Peut-on penser l’agriculture en ville ? Dans un contexte de précarité
urbaine : pauvreté grandissante, chômage, stress professionnel,
vieillissement, désaffiliations (société d’individus), pollutions,
érosion des ressources symboliques (valeurs),…quelle est sa place
dans la ville ?
Un éclatement des activités et des initiatives rend difficile une
approche concertée. Quelques appellations en font état : jardins
ouvriers, familiaux, communautaires, collectifs, pédagogiques, scolaires,
thérapeutiques,… Jardins de terrasses, sur les balcons ou sur les
toits, micro-jardins, jardins en carrés,… Jardins de demandeurs
d’asile, jardins d’insertion, de réappropriation des lieux, du temps
choisi,…
Il y a là des enjeux importants de sécurité, voire de souveraineté
alimentaires, de réinsertion socioprofessionnelle, d’aménagement du
territoire par les usagers et notamment par les femmes, d’éducation,
de santé (individuelle, éco-systémique et communautaire), de
démocratie participative, de développement durable (éco-cités),…
L’exemple de Toyota au Japon
Comment rassembler ces questions urbaines et les multiples opportunités
qu’offre l’agriculture en ville ? Nous le faisons notamment, à partir
de l’analyse d’un cas précis que nous situons dans la ville de
Toyota au Japon.
Jusqu’à la réforme agraire lancée par l’occupant américain, après 1945, le Japon était historiquement marqué par une perméabilité urbano-rurale forte et cela grâce à l’absence de villes fortifiées (à la différence de la Chine et de l’Europe). Cette symbiose fondait la civilisation japonaise.
Le Japon d’aujourd’hui, est confronté lui aussi, à des précarités «
sociétales » comme le vieillissement et la récession.

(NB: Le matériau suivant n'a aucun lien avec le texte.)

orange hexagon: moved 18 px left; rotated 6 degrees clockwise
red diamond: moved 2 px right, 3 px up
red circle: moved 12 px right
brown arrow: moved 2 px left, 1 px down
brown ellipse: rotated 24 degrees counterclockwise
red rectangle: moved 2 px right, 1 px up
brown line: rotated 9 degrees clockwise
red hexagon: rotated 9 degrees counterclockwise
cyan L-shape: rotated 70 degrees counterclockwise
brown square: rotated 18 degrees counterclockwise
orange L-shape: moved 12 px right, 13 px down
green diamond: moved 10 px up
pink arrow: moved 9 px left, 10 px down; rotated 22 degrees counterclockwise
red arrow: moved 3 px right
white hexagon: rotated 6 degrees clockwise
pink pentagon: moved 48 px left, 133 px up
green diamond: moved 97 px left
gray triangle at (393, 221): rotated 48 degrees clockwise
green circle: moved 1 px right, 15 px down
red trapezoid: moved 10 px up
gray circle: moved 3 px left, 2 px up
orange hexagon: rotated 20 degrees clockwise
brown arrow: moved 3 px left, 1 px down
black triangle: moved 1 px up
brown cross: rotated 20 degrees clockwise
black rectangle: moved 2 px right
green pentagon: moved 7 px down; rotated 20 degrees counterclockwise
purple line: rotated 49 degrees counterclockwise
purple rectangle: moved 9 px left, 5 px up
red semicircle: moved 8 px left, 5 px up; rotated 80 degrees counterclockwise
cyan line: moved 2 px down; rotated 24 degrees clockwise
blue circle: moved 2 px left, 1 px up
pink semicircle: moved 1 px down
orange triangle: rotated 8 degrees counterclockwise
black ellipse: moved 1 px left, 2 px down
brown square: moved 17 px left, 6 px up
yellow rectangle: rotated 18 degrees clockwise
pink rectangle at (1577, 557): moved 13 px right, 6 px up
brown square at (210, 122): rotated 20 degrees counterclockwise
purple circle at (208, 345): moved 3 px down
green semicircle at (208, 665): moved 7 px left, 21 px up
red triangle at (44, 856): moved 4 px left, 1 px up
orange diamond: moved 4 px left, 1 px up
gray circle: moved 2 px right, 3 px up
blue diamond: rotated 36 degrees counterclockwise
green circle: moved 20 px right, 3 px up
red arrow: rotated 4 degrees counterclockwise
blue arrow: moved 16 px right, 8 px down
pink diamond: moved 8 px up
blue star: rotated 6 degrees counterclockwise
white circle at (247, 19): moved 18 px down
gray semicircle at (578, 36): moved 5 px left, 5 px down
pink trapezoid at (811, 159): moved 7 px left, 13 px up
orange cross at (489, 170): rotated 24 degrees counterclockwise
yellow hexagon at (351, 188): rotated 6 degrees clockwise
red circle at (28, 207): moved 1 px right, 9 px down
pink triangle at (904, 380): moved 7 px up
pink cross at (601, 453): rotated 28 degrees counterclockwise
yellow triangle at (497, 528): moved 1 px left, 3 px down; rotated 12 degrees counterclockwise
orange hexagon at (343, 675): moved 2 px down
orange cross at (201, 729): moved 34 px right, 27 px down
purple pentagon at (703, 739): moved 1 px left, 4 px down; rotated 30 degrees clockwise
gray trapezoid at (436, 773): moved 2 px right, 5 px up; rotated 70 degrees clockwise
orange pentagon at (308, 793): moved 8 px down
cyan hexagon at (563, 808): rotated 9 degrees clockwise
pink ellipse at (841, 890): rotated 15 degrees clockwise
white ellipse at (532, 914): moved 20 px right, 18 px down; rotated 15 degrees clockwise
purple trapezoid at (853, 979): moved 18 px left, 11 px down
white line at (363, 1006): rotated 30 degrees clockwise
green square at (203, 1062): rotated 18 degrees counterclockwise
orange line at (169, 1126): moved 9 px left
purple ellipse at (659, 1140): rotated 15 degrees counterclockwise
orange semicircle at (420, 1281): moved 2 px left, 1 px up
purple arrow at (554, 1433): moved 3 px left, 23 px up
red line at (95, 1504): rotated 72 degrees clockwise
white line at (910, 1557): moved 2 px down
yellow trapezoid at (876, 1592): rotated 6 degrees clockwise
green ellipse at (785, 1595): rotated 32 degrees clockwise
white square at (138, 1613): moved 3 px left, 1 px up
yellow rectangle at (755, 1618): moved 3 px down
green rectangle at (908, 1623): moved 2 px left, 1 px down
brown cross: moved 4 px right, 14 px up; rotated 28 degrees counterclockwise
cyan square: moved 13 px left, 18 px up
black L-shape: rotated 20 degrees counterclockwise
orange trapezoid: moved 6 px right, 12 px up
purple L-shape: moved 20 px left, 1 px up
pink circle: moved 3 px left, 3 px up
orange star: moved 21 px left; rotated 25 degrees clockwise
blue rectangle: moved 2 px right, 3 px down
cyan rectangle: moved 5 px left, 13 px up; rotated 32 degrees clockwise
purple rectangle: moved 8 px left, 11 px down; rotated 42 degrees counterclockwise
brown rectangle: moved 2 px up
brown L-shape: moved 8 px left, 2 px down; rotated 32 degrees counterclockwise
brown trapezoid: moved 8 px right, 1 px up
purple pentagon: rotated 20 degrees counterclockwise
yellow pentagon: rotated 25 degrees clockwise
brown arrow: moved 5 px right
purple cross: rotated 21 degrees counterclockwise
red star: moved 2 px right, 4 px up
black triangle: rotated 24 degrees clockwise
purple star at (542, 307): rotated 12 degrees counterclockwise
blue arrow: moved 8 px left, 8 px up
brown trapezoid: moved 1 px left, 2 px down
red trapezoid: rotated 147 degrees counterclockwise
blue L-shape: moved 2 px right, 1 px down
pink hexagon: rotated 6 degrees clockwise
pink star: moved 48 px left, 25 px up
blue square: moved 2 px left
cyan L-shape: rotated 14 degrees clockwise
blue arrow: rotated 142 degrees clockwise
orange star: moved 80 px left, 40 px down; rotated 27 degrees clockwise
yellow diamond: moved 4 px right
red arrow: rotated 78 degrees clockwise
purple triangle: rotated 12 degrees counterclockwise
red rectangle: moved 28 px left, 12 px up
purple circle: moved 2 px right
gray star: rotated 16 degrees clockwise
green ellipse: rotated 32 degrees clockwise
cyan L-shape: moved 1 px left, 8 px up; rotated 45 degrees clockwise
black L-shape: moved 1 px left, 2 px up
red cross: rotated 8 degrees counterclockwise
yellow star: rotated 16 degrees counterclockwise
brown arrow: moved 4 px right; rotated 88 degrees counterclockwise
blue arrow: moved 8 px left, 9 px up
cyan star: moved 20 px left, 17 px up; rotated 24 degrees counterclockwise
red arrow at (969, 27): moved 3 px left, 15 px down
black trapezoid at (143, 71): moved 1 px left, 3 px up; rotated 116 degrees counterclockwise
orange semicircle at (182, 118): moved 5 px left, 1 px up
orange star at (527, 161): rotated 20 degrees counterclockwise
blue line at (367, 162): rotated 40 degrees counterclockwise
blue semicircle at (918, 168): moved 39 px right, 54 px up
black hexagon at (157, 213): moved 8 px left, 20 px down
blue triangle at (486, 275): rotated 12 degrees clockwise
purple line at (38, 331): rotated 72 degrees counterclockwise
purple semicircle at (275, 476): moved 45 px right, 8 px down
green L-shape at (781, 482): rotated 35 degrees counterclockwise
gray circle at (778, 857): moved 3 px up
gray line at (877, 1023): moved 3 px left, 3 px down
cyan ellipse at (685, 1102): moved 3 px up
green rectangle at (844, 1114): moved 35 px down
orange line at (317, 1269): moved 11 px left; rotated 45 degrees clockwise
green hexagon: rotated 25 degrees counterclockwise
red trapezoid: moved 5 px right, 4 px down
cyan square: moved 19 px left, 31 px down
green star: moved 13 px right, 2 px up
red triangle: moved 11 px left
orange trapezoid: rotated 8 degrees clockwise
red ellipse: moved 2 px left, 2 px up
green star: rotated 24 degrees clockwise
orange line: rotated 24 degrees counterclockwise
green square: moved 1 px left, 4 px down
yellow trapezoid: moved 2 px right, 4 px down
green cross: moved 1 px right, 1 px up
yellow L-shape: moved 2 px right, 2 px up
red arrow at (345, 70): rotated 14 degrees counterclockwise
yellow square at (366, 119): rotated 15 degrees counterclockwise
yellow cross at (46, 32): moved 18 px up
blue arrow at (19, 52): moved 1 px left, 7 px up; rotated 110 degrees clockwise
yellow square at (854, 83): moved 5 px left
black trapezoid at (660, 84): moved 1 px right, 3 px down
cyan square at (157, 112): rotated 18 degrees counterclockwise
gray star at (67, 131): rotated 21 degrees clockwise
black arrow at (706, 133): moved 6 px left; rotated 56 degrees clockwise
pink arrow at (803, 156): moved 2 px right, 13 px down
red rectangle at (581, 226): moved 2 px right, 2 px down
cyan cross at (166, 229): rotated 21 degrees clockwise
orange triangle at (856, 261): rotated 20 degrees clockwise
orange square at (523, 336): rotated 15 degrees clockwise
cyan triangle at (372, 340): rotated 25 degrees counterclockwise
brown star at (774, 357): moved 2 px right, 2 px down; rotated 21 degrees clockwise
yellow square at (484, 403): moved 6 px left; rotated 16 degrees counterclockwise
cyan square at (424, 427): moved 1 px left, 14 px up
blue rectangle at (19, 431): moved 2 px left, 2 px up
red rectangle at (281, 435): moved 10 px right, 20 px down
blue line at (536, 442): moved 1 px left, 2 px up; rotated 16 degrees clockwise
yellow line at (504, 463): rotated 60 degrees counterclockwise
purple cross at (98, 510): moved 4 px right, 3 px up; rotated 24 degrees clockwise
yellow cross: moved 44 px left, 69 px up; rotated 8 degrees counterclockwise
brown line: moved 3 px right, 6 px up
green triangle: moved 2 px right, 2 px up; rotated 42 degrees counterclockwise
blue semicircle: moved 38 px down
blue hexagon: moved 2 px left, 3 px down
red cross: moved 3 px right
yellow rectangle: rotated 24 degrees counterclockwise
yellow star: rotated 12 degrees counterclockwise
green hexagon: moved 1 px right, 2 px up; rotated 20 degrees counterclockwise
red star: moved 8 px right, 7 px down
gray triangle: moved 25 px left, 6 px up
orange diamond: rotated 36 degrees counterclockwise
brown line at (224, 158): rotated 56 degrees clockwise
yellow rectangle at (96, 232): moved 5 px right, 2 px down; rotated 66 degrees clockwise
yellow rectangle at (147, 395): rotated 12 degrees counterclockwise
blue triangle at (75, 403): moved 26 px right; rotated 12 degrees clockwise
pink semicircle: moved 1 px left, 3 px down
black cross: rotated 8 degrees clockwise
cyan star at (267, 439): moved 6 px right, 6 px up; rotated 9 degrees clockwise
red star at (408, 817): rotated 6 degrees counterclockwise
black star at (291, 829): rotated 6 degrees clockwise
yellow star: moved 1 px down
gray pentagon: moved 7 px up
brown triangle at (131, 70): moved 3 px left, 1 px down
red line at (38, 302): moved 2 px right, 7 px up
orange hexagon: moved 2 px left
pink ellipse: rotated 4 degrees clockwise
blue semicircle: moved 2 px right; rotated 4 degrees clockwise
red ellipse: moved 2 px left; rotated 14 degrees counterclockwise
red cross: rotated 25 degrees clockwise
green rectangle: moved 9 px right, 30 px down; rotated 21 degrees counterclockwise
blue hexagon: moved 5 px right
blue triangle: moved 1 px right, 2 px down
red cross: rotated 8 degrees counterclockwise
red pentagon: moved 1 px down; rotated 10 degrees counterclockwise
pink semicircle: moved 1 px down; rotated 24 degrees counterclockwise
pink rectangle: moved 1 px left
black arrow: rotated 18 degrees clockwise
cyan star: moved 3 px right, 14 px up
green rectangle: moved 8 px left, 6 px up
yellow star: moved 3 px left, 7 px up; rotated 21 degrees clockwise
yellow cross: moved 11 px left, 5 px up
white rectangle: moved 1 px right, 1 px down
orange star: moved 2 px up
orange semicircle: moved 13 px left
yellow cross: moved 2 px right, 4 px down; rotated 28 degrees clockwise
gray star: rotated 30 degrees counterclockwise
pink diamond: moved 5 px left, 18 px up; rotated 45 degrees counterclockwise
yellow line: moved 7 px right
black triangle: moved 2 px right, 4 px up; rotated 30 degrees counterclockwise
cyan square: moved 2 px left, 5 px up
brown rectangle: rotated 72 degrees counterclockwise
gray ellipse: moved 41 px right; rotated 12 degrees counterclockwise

Situation
d’impasse et sentiment d’incertitude sont ressentis à travers le
pays. Le boom du « retour à la terre après la retraite " (teinen kinô)
indique qu’un bon nombre de nouveaux retraités de la génération
baby-boom sont désireux de passer leur retraite en cultivant la terre et
ainsi de retrouver leur Ikigai ( sens de la vie).
Désignant des valeurs subjectivement accordées à la vie d’une personne,
Ikigai peut être envisagé dans les trois dimensions suivantes : personnel
(soi), interpersonnel (entre-soi) et sociétal (citoyen). En général, la
politique d’Ikigai se mène en termes de vieillissement actif ou de
prévention de la dépendance et intègre les trois champs d’application
suivants au niveau local : culturel (éducation permanente), social
(volontariat, associations) et économique (petits emplois). Ainsi, le
jardinage à but d’Ikigai constitue souvent un atout. Et au-delà de
cette politique, si le vieillissement concerne de plus en plus l’ensemble
de la population, le jardinage à but d’Ikigai ne contribue-t-il pas à
améliorer la durabilité de notre société ?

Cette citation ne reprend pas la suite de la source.